[LLVMdev] [lld] Atom object model refactoring.

Wed Jul 18 15:55:20 PDT 2012

On Jul 18, 2012, at 3:41 PM, Clow, Marshall wrote:
> On Jul 18, 2012, at 2:34 PM, Nick Kledzik wrote:
>> On Jul 18, 2012, at 12:52 PM, Michael Spencer wrote:
>>> I've run into some issues with the current atom object model that I
>>> would like to fix.
>>> 
>>> The current 4 atoms are not expressive enough. We need to be able to
>>> serialize a larger set of atoms, many of which are format specific.
>>> 
>>> The set of common atoms (shared between all formats) should be the set
>>> that the resolver requires to work. SharedLibrary is not included in
>>> this (by looking at the source code).
>>> 
>>> The driving use case for this for me is the Import Address Table in
>>> PE/COFF. It is a section created by the writer that specifies external
>>> symbols to import and then acts as the GOT/PLT at runtime. Building
>>> this table requires extra information to be maintained in an efficient
>>> format. It also needs to be an atom so that relocations can point to
>>> it. However it does not have a well defined size or content until the
>>> table is complete.
>> Why is the IAT not just constructed in the PECOFF Writer?  Why does it need
>> to be an Atom?   What relocations need to point to it?  If they are relocations
>> created by the Writer, you are fine.  If you mean that other atoms may
>> have References (in)to the IAT, then that is what SharedLibraryAtoms are
>> for.  They are place holders that expand to something real in the Writer.
>> 
>> Mach-o has all kinds of crazy data structures that are constructed in the Writer.  
>> This is different than Darwin ld64 where the Writer actually created atoms for 
>> its data structures and feed them back to the resolver.  I wanted to avoid 
>> that insanity in lld.  
>> 
>> The Writer is handed a list of atoms from which to construct the executable.
>> It is free to create more atoms (private to the Writer) or just lay down data
>> structures - which ever is easier.  
>> 
>>> The File interface for atoms should be changed to File::iterator
>>> begin(); File::iterator end(); where File::iterator is some type of
>>> iterator over Atom.
>>> 
>>> As for serialization.

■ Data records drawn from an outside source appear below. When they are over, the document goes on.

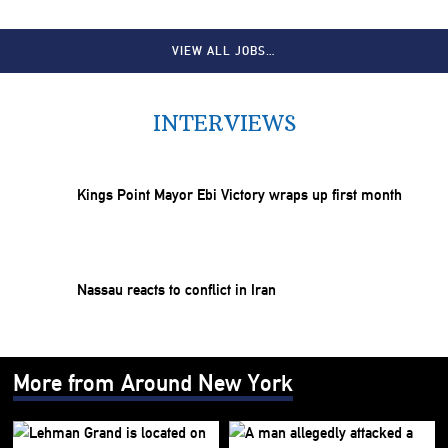
VIEW ALL JOBS…
INTERVIEWS
Kings Point Mayor Ebi Victory wraps up first month
Nassau reacts to conflict in Iran
More from Around New York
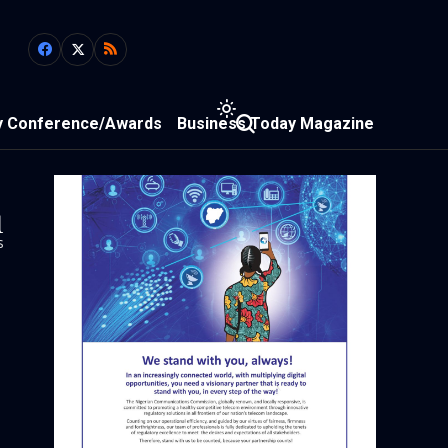
y Conference/Awards
Business Today Magazine
1
s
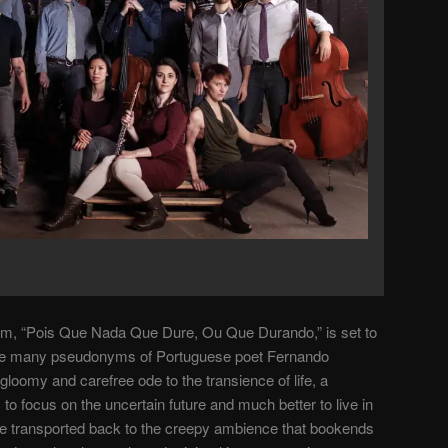
lbum, “Pois Que Nada Que Dure, Ou Que Durando,” is set to
 the many pseudonyms of Portuguese poet Fernando
gloomy and carefree ode to the transience of life, a
 to focus on the uncertain future and much better to live in
’re transported back to the creepy ambience that bookends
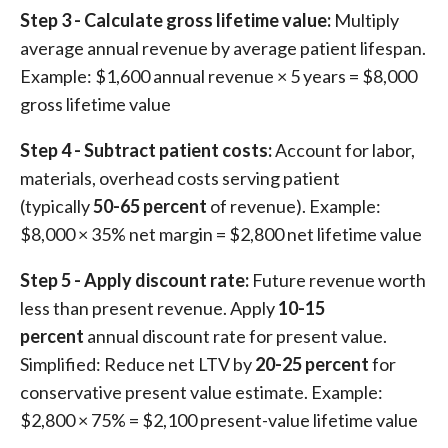
Step 3 - Calculate gross lifetime value:
Multiply
average annual revenue by average patient lifespan.
Example: $1,600 annual revenue × 5 years = $8,000
gross lifetime value
Step 4 - Subtract patient costs:
Account for labor,
materials, overhead costs serving patient
(typically
50-65 percent
of revenue). Example:
$8,000 × 35% net margin = $2,800 net lifetime value
Step 5 - Apply discount rate:
Future revenue worth
less than present revenue. Apply
10-15
percent
annual discount rate for present value.
Simplified: Reduce net LTV by
20-25 percent
for
conservative present value estimate. Example:
$2,800 × 75% = $2,100 present-value lifetime value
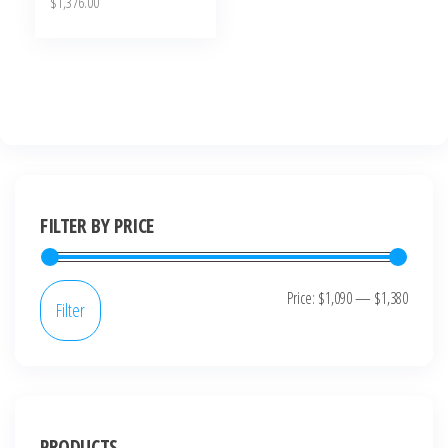
$
1,376.00
FILTER BY PRICE
Price:
$1,090
—
$1,380
Filter
PRODUCTS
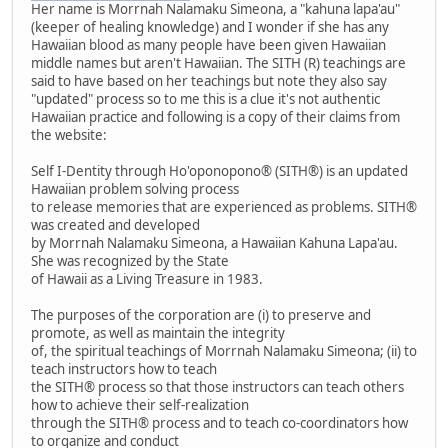
Her name is Morrnah Nalamaku Simeona, a "kahuna lapa'au"
(keeper of healing knowledge) and I wonder if she has any
Hawaiian blood as many people have been given Hawaiian
middle names but aren't Hawaiian. The SITH (R) teachings are
said to have based on her teachings but note they also say
"updated" process so to me this is a clue it's not authentic
Hawaiian practice and following is a copy of their claims from
the website:
Self I-Dentity through Ho'oponopono® (SITH®) is an updated
Hawaiian problem solving process
to release memories that are experienced as problems. SITH®
was created and developed
by Morrnah Nalamaku Simeona, a Hawaiian Kahuna Lapa'au.
She was recognized by the State
of Hawaii as a Living Treasure in 1983.
The purposes of the corporation are (i) to preserve and
promote, as well as maintain the integrity
of, the spiritual teachings of Morrnah Nalamaku Simeona; (ii) to
teach instructors how to teach
the SITH® process so that those instructors can teach others
how to achieve their self-realization
through the SITH® process and to teach co-coordinators how
to organize and conduct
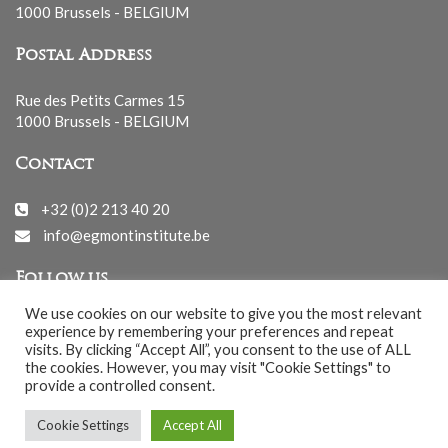
1000 Brussels - BELGIUM
Postal Address
Rue des Petits Carmes 15
1000 Brussels - BELGIUM
Contact
+32 (0)2 213 40 20
info@egmontinstitute.be
Follow us
We use cookies on our website to give you the most relevant
experience by remembering your preferences and repeat
visits. By clicking “Accept All”, you consent to the use of ALL
the cookies. However, you may visit "Cookie Settings" to
provide a controlled consent.
© EGMONT 2026 - All rights reserved -
Cookie Settings
Accept All
Cookies Policy
-
Privacy Policy
-
Notice légale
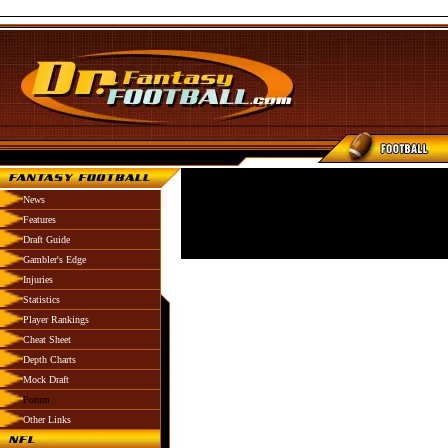
News
Features
Draft Guide
Gambler's Edge
Injuries
Statistics
Player Rankings
Cheat Sheet
Depth Charts
Mock Draft
Forum
Other Links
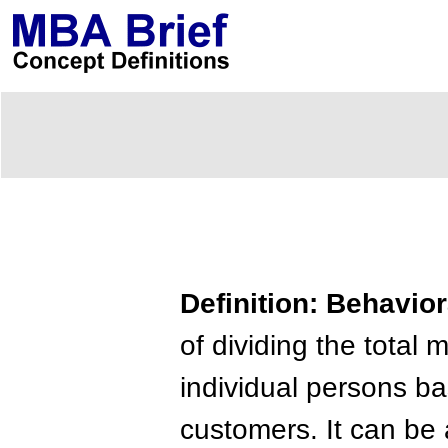
Definition: Behavio
of dividing the tota
individual persons b
customers. It can be a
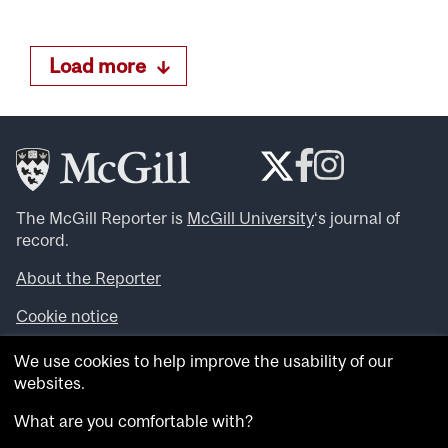
Load more
The McGill Reporter is
McGill University
‘s journal of
record.
About the Reporter
Cookie notice
Looking for more news, videos and expert opinions? Try
We use cookies to help improve the usability of our
the
McGill Newsroom
.
websites.
Looking for our archives? Visit the
McGill Reporter
archives
.
What are you comfortable with?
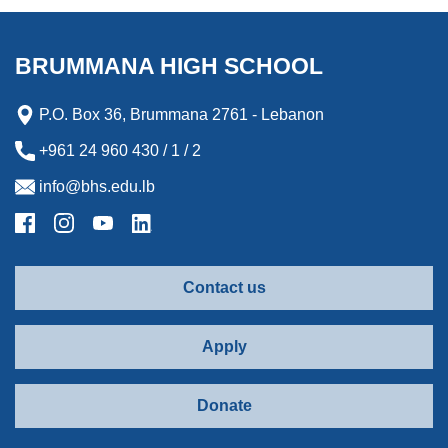
o
e
d
n
o
o
r
I
g
a
k
n
e
r
BRUMMANA HIGH SCHOOL
r
d
P.O. Box 36, Brummana 2761 - Lebanon
+961 24 960 430 / 1 / 2
info@bhs.edu.lb
Contact us
Apply
Donate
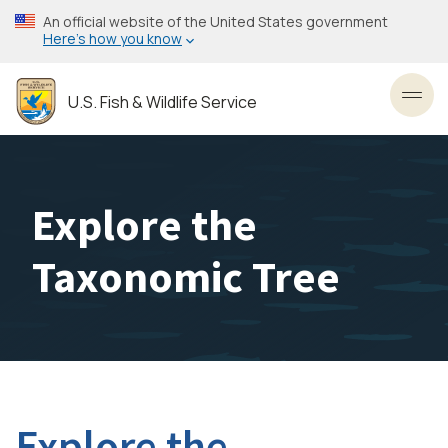
Skip
An official website of the United States government
to
Here’s how you know
main
content
U.S. Fish & Wildlife Service
Toggl
Explore the
Taxonomic Tree
Explore the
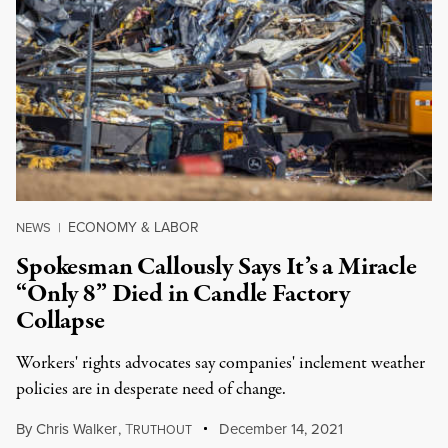
ECONOMY & LABOR
NEWS
|
Spokesman Callously Says It’s a Miracle
“Only 8” Died in Candle Factory
Collapse
Workers' rights advocates say companies' inclement weather
policies are in desperate need of change.
By
Chris Walker
,
T
December 14, 2021
RUTHOUT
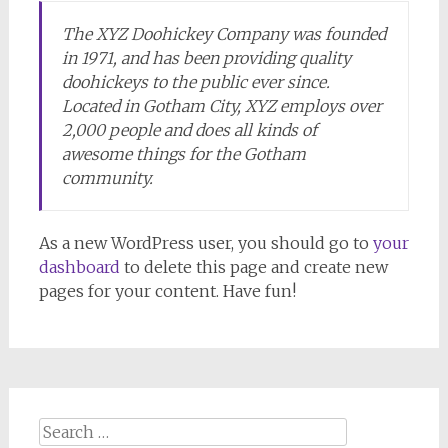
The XYZ Doohickey Company was founded
in 1971, and has been providing quality
doohickeys to the public ever since.
Located in Gotham City, XYZ employs over
2,000 people and does all kinds of
awesome things for the Gotham
community.
As a new WordPress user, you should go to
your
dashboard
to delete this page and create new
pages for your content. Have fun!
Search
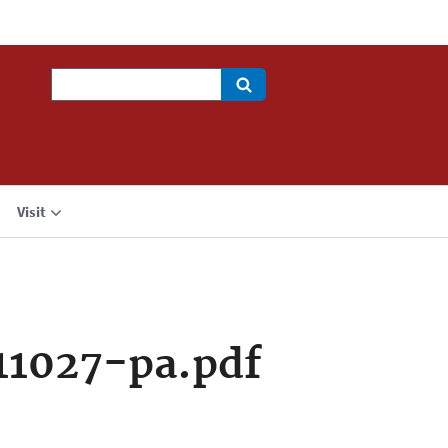
Search
Visit
11027-pa.pdf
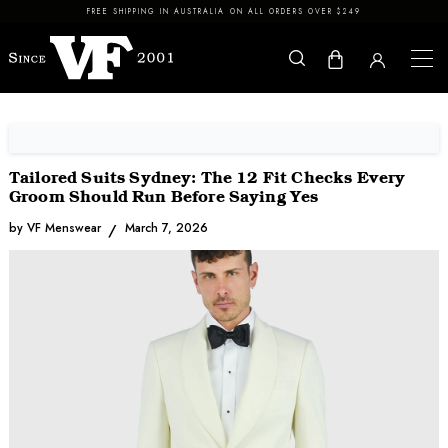
Skip to content
FREE SHIPPING IN AUSTRALIA ON ALL ORDERS OVER $249
Tailored Suits Sydney: The 12 Fit Checks Every
Groom Should Run Before Saying Yes
by VF Menswear
March 7, 2026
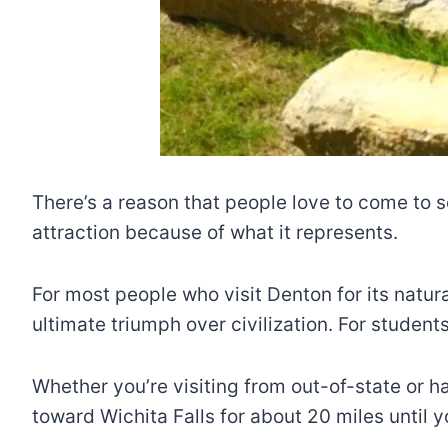
There’s a reason that people love to come to s
attraction because of what it represents.
For most people who visit Denton for its natur
ultimate triumph over civilization. For studen
Whether you’re visiting from out-of-state or ha
toward Wichita Falls for about 20 miles until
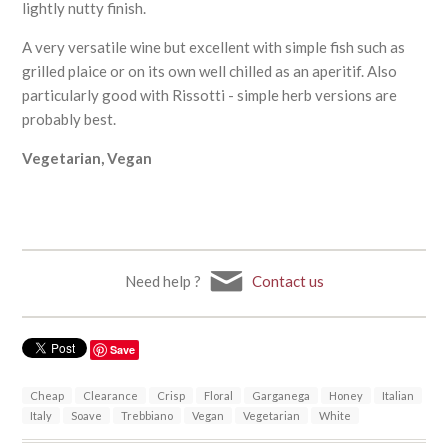
lightly nutty finish.
A very versatile wine but excellent with simple fish such as
grilled plaice or on its own well chilled as an aperitif. Also
particularly good with Rissotti - simple herb versions are
probably best.
Vegetarian, Vegan
Need help ?
Contact us
Save
Cheap
Clearance
Crisp
Floral
Garganega
Honey
Italian
Italy
Soave
Trebbiano
Vegan
Vegetarian
White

Each atom can have its own serialize/unserialize
>>> function for both the Native format and YAML.
>> 
>> The four Atom kinds each have very different attributes and are used 
>> differently,  That is why I broke them out into separate lists.  
> 
> [ Just trying to understand here. ]
> 
> So, what I'm hearing is that there are four different kinds of Atoms.
> No more, no less - matching the enum in Atom.h.
> Is that correct?
Stated that way, it makes the "four" seem arbitrary.  It makes more sense once 
you see that the four kinds are:

1) DefinedAtom
     95% of all atoms.  This is a chunk of code or data
2) UndefinedAtom
     This is a place holder in object files for a reference to some atom outside the translation unit.
     During core linking it is usually replaced by (coalesced into) another Atom.
3) SharedLibraryAtom
      If a required symbol name turns out to be defined in a dynamic shared library (and not some
      object file).  A SharedLibraryAtom is the placeholder Atom used to represent that fact.  
      It is similar to an UndefinedAtom, but it also tracks information about the associated shared library.
4) AbsoluteAtom
     This is for embedded support where some stuff is implemented in ROM at some fixed address.  This
      atom has no content.  It is just an address that the Writer needs to fixup any references to point to.

> 
> The readers generate a list of atoms from some object format.
> The linker does a bunch of graph stuff on the atoms.
> The writers get a list of (interconnected) atoms, and write an executable from that.
> 
> Am I missing something?
That is the high level summary.  


-Nick